In their recital Thursday in Harris Hall, violinist Stefan Jackiw, cellist Jay Campbell and pianist Conrad Tao, a.k.a. the Junction Trio (the initials of their last names spell JCT) lavished bracing technique and jaw-dropping precision on piano trios by Ives and Ravel. Jackiw set the scene for the rambunctious Ives piece in an introduction that sketched the composer’s life story and how it affected the music. A thorny first movement resolves with an unexpected major chord, a scherzo that blatantly calls itself a ‘joke’ merrily clashes totally different but familiar strands, and the finale veers toward nostalgia. The playing here never let up in intensity.
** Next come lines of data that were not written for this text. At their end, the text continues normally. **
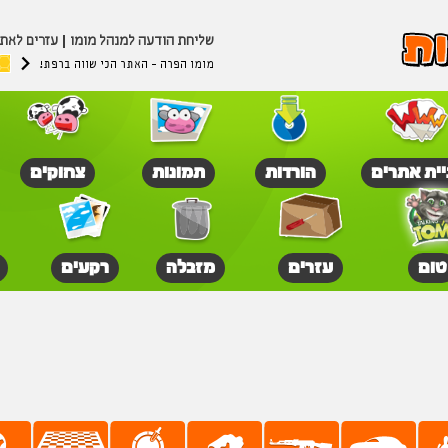
שליחת הודעה למנהל מומו
עזרים לאת
מומו הפרה - האתר הכי שווה ברפת!
יית אתרים
הורדות
תמונות
צחוקים
טום
עזרים
מזבלה
רקעים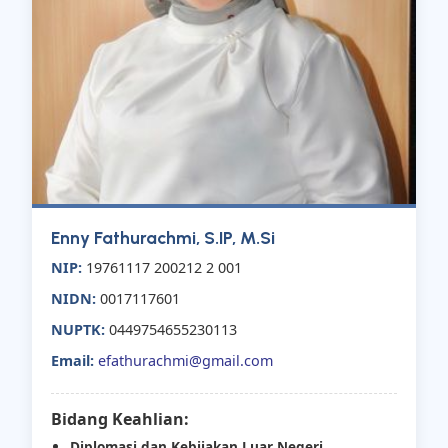
Enny Fathurachmi, S.IP, M.Si
NIP:
19761117 200212 2 001
NIDN:
0017117601
NUPTK:
0449754655230113
Email:
efathurachmi@gmail.com
Bidang Keahlian:
Diplomasi dan Kebijakan Luar Negeri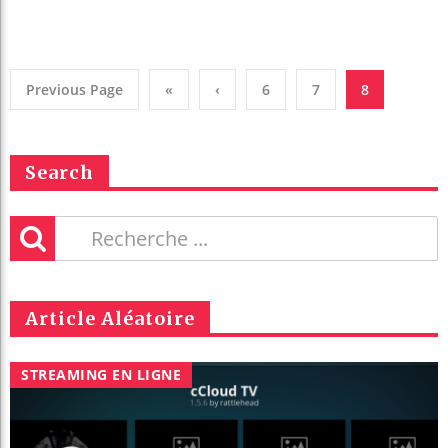
Previous Page
«
‹
6
7
8
Search
Article Aléatoire
STREAMING EN LIGNE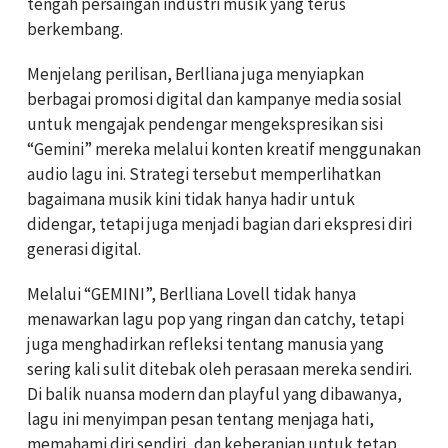
tengah persaingan industri musik yang terus
berkembang.
Menjelang perilisan, Berlliana juga menyiapkan
berbagai promosi digital dan kampanye media sosial
untuk mengajak pendengar mengekspresikan sisi
“Gemini” mereka melalui konten kreatif menggunakan
audio lagu ini. Strategi tersebut memperlihatkan
bagaimana musik kini tidak hanya hadir untuk
didengar, tetapi juga menjadi bagian dari ekspresi diri
generasi digital.
Melalui “GEMINI”, Berlliana Lovell tidak hanya
menawarkan lagu pop yang ringan dan catchy, tetapi
juga menghadirkan refleksi tentang manusia yang
sering kali sulit ditebak oleh perasaan mereka sendiri.
Di balik nuansa modern dan playful yang dibawanya,
lagu ini menyimpan pesan tentang menjaga hati,
memahami diri sendiri, dan keberanian untuk tetap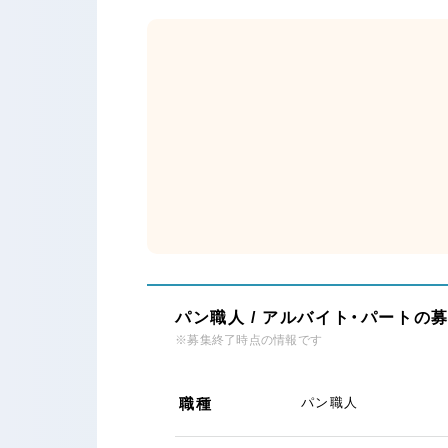
パン職人 / アルバイト・パートの
※募集終了時点の情報です
職種
パン職人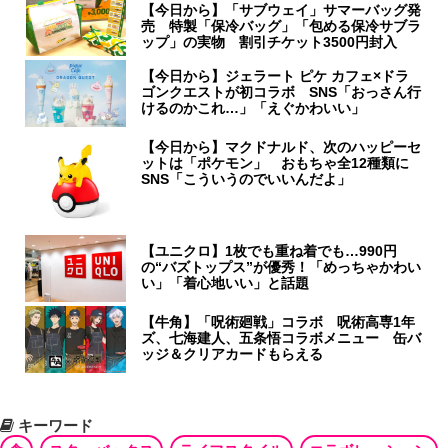
【今日から】「サブウェイ」サマーバッグ発
売 特製「保冷バッグ」「包める保冷サブラ
ップ」の実物 割引チケット3500円封入
【今日から】ジェラート ピケ カフェ×ドラ
ゴンクエストが初コラボ SNS「おっさん行
けるのかこれ…」「えぐかわいい」
【今日から】マクドナルド、次のハッピーセ
ットは「ポケモン」 おもちゃ全12種類に
SNS「こういうのでいいんだよ」
【ユニクロ】1枚でも重ね着でも…990円
の“バズトップス”が優秀！「めっちゃかわい
い」「着心地いい」と話題
【牛角】「呪術廻戦」コラボ 呪術高専1年
ズ、七海建人、五条悟コラボメニュー 缶バ
ッジ＆クリアカードもらえる
キーワード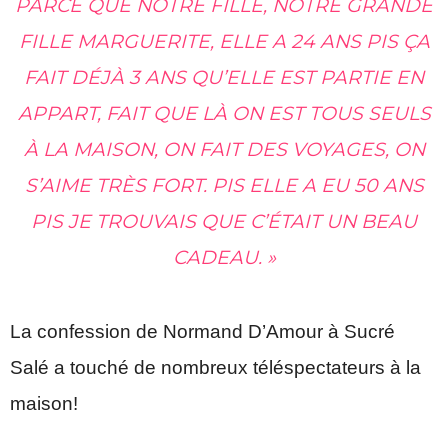
PARCE QUE NOTRE FILLE, NOTRE GRANDE
FILLE MARGUERITE, ELLE A 24 ANS PIS ÇA
FAIT DÉJÀ 3 ANS QU’ELLE EST PARTIE EN
APPART, FAIT QUE LÀ ON EST TOUS SEULS
À LA MAISON, ON FAIT DES VOYAGES, ON
S’AIME TRÈS FORT. PIS ELLE A EU 50 ANS
PIS JE TROUVAIS QUE C’ÉTAIT UN BEAU
CADEAU. »
La confession de Normand D’Amour à Sucré
Salé a touché de nombreux téléspectateurs à la
maison!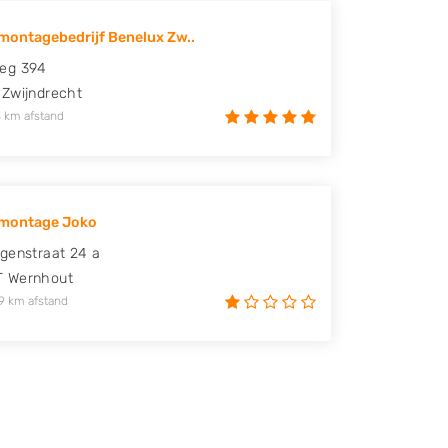
ontagebedrijf Benelux Zw..
eg 394
Zwijndrecht
 km afstand
montage Joko
genstraat 24 a
T
Wernhout
9 km afstand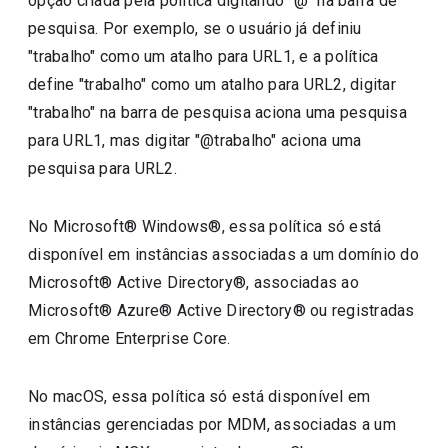
opção criada pela política digitando "@" na barra de
pesquisa. Por exemplo, se o usuário já definiu
"trabalho" como um atalho para URL1, e a política
define "trabalho" como um atalho para URL2, digitar
"trabalho" na barra de pesquisa aciona uma pesquisa
para URL1, mas digitar "@trabalho" aciona uma
pesquisa para URL2.
No Microsoft® Windows®, essa política só está
disponível em instâncias associadas a um domínio do
Microsoft® Active Directory®, associadas ao
Microsoft® Azure® Active Directory® ou registradas
em Chrome Enterprise Core.
No macOS, essa política só está disponível em
instâncias gerenciadas por MDM, associadas a um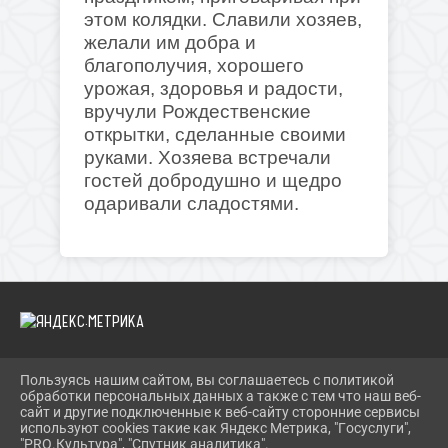
этом колядки. Славили хозяев,
желали им добра и
благополучия, хорошего
урожая, здоровья и радости,
вручули Рождественские
открытки, сделанные своими
руками. Хозяева встречали
гостей добродушно и щедро
одаривали сладостями.
Пользуясь нашим сайтом, вы соглашаетесь с политикой
2026 Г. SOLN-MKC.RU
обработки персональных данных а также с тем что наш веб-
ВХОД
сайт и другие подключенные к веб-сайту сторонние сервисы
КАРТА САЙТА
используют cookies такие как Яндекс Метрика, "Госуслуги",
ПОЛИТИКА ОБРАБОТКИ ПЕРСОНАЛЬНЫХ ДАННЫХ
"PRO.Культура", "Спутник аналитика".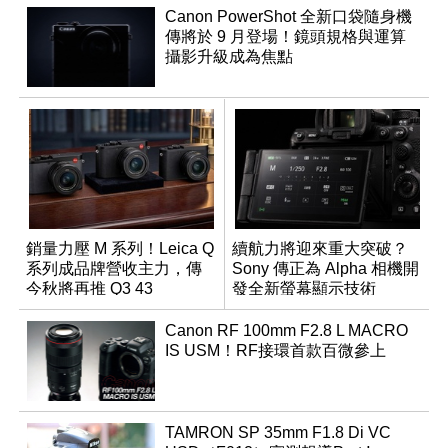
Canon PowerShot 全新口袋隨身機
傳將於 9 月登場！鏡頭規格與運算
攝影升級成為焦點
銷量力壓 M 系列！Leica Q
續航力將迎來重大突破？
系列成品牌營收主力，傳
Sony 傳正為 Alpha 相機開
今秋將再推 Q3 43
發全新螢幕顯示技術
Monochrom
Canon RF 100mm F2.8 L MACRO
IS USM！RF接環首款百微參上
TAMRON SP 35mm F1.8 Di VC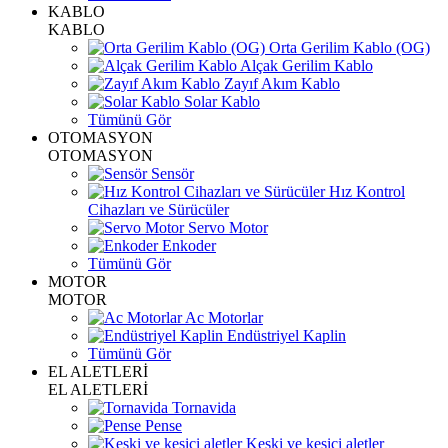
KABLO
KABLO
Orta Gerilim Kablo (OG)
Alçak Gerilim Kablo
Zayıf Akım Kablo
Solar Kablo
Tümünü Gör
OTOMASYON
OTOMASYON
Sensör
Hız Kontrol
Cihazları ve Sürücüler
Servo Motor
Enkoder
Tümünü Gör
MOTOR
MOTOR
Ac Motorlar
Endüstriyel Kaplin
Tümünü Gör
EL ALETLERİ
EL ALETLERİ
Tornavida
Pense
Keski ve kesici aletler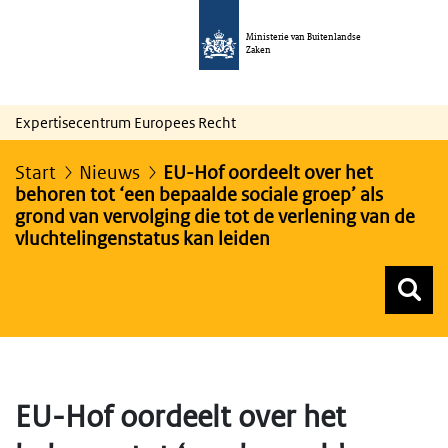
Ministerie van Buitenlandse
Zaken
Expertisecentrum Europees Recht
Start
Nieuws
EU-Hof oordeelt over het
behoren tot ‘een bepaalde sociale groep’ als
grond van vervolging die tot de verlening van de
vluchtelingenstatus kan leiden
Z
Z
Top menu zoeken
EU-Hof oordeelt over het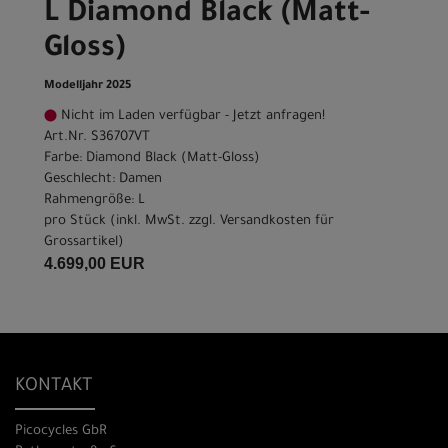
L Diamond Black (Matt-
Gloss)
Modelljahr 2025
Nicht im Laden verfügbar - Jetzt anfragen!
Art.Nr. S36707VT
Farbe: Diamond Black (Matt-Gloss)
Geschlecht: Damen
Rahmengröße: L
pro Stück (inkl. MwSt. zzgl.
Versandkosten für
Grossartikel
)
4.699,00 EUR
KONTAKT
Picocycles GbR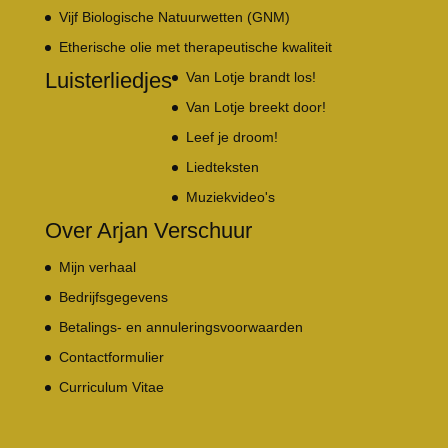
Vijf Biologische Natuurwetten (GNM
)
Etherische olie met therapeutische kwaliteit
Luisterliedjes
Van Lotje brandt los!
Van Lotje breekt door!
Leef je droom!
Liedteksten
Muziekvideo's
Over Arjan Verschuur
Mijn verhaal
Bedrijfsgegevens
Betalings- en annuleringsvoorwaarden
Contactformulier
Curriculum Vitae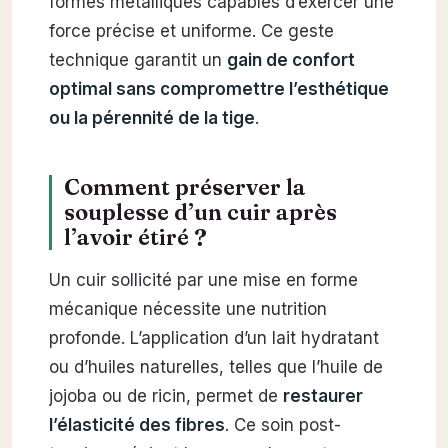
formes métalliques capables d’exercer une
force précise et uniforme. Ce geste
technique garantit un
gain de confort
optimal sans compromettre l’esthétique
ou la pérennité de la tige
.
Comment préserver la
souplesse d’un cuir après
l’avoir étiré ?
Un cuir sollicité par une mise en forme
mécanique nécessite une nutrition
profonde. L’application d’un lait hydratant
ou d’huiles naturelles, telles que l’huile de
jojoba ou de ricin, permet de
restaurer
l’élasticité des fibres
. Ce soin post-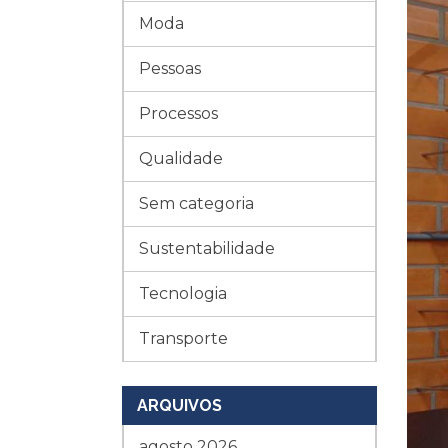
Moda
Pessoas
Processos
Qualidade
Sem categoria
Sustentabilidade
Tecnologia
Transporte
ARQUIVOS
agosto 2026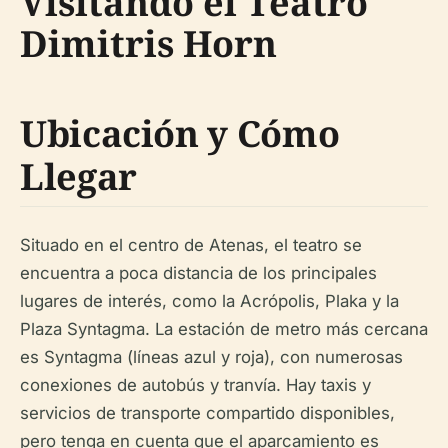
Visitando el Teatro
Dimitris Horn
Ubicación y Cómo
Llegar
Situado en el centro de Atenas, el teatro se
encuentra a poca distancia de los principales
lugares de interés, como la Acrópolis, Plaka y la
Plaza Syntagma. La estación de metro más cercana
es Syntagma (líneas azul y roja), con numerosas
conexiones de autobús y tranvía. Hay taxis y
servicios de transporte compartido disponibles,
pero tenga en cuenta que el aparcamiento es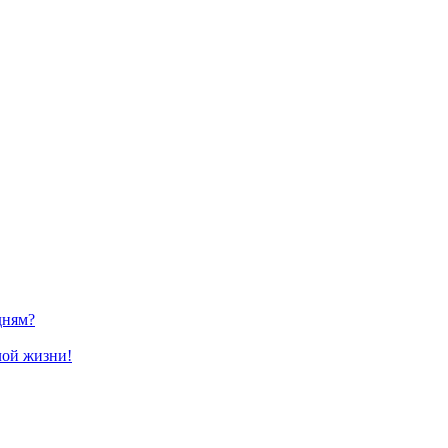
дням?
лой жизни!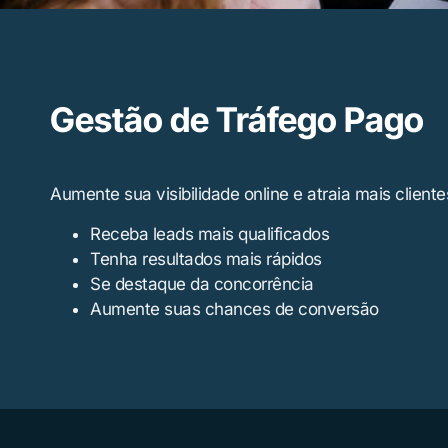
Gestão de Tráfego Pago
Aumente sua visibilidade online e atraia mais client
Receba leads mais qualificados
Tenha resultados mais rápidos
Se destaque da concorrência
Aumente suas chances de conversão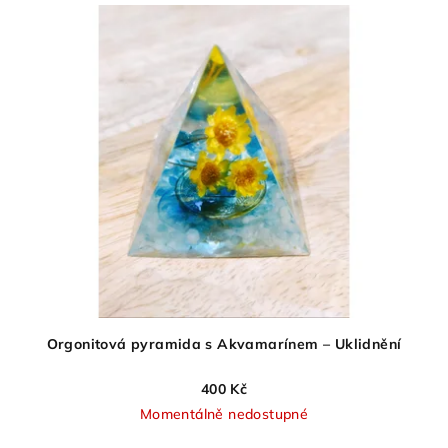
Orgonitová pyramida s Akvamarínem – Uklidnění
400 Kč
Momentálně nedostupné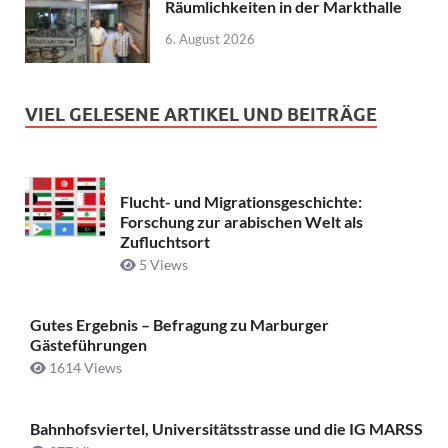
Räumlichkeiten in der Markthalle
6. August 2026
VIEL GELESENE ARTIKEL UND BEITRÄGE
Flucht- und Migrationsgeschichte:
Forschung zur arabischen Welt als
Zufluchtsort
5 Views
Gutes Ergebnis – Befragung zu Marburger
Gästeführungen
1614 Views
Bahnhofsviertel, Universitätsstrasse und die IG MARSS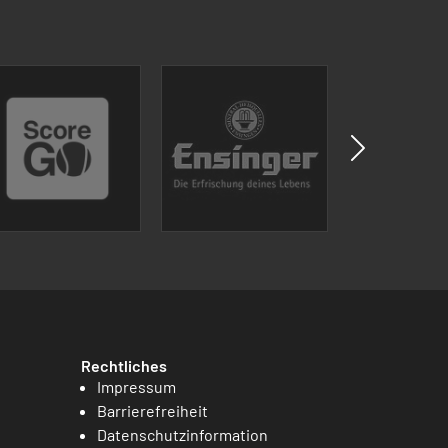
Rechtliches
Impressum
Barrierefreiheit
Datenschutzinformation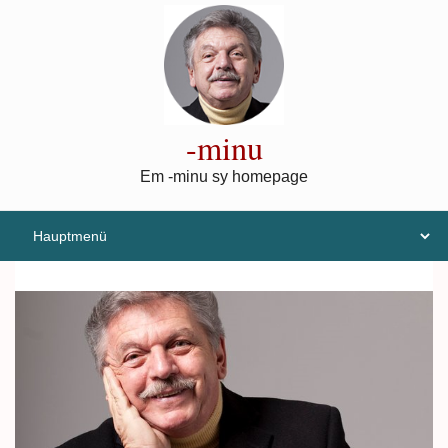
Direkt zum Inhalt
-minu
Em -minu sy homepage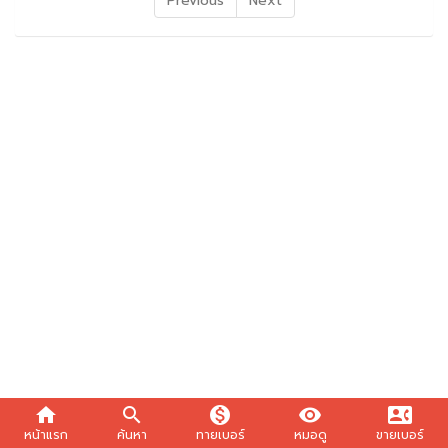
Previous
Next
home
search
monetization_on
visibility
contact_phone
หน้าแรก
ค้นหา
ทายเบอร์
หมอดู
ขายเบอร์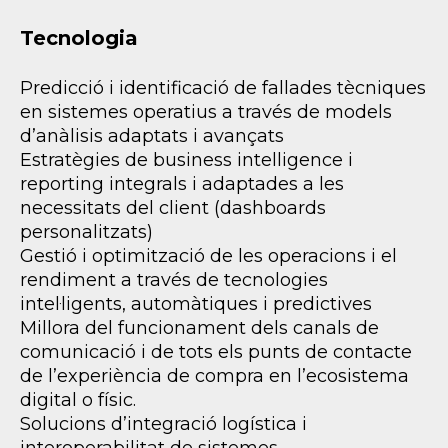
Tecnologia
Predicció i identificació de fallades tècniques
en sistemes operatius a través de models
d’anàlisis adaptats i avançats
Estratègies de business intelligence i
reporting integrals i adaptades a les
necessitats del client (dashboards
personalitzats)
Gestió i optimització de les operacions i el
rendiment a través de tecnologies
intel·ligents, automàtiques i predictives
Millora del funcionament dels canals de
comunicació i de tots els punts de contacte
de l’experiència de compra en l’ecosistema
digital o físic.
Solucions d’integració logística i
A sense of unity, especially in dynamics and rhythmic thrust, made the Ravel Trio come together impressively. Tao led the way, pushing the music to surge and ebb, etching delicate tunes and harmonies one moment and pulling out the throttle for thrilling climaxes.

On a change-of-pace chamber music program on Monday, faculty artists and 15 student trombonists took on a short work by Alan Fletcher, the festival’s president and CEO, and there was also a sumptuous reading of Ravel’s 1911 Mother Goose Suite, arranged in 1999 for a quintet by Los Angeles violist Roland Kato. Pianist Andrew Harley corralled the ensemble, led with sweet tone by violinist Bing Wang. The score’s unusual voicings often required violist James Dunham and cellist Desmond Hoebig to play higher than Wang’s melodic line. Timothy Pitts completed the quintet on bass.

Per Brevig, principal trombone of the Metropolitan Opera orchestra for 26 years, conducted 15 student trombonists and rushed them through Wesley Hanson’s arrangement of ‘Elsa’s Procession to the Cathedral’ from Lohengrin. Dedicated to Brevig, Fletcher’s new piece, Fanfare and Variations on ‘Slane,’ started with a snappy fanfare, then varied the number of instruments in play in several colorful variations of the Irish hymn of the title, diving into pungent harmonies at the close.

The week began Sunday in the tent with the Festival Orchestra under music director Robert Spano. The 79-minute course of Shostakovich’s Symphony No.7, inspired by Nazi Germany’s lengthy siege of Leningrad, calls upon every aspect of an outsized orchestra. The professionals leading each section distinguished themselves in their moments in the spotlight, most notably Elaine Douvas on oboe and John Zirbel on French horn, as well as percussionist Cynthia Yeh on the snare drum that dominates the long, torturous buildup of the first movement.

The full orchestra, paying close attention to Spano’s dynamics and tempo, painted a vivid picture of the siege and its human torment, reaching a well-earned climax in the finale (Joseph Pereira driving the finish on timpani) before receding into a quiet lament.

The first half of the program featured a soft-edged, quasi-pastel performance of Beethoven’s First Piano Concerto by both the soloist, Jonathan Biss, and the orchestra.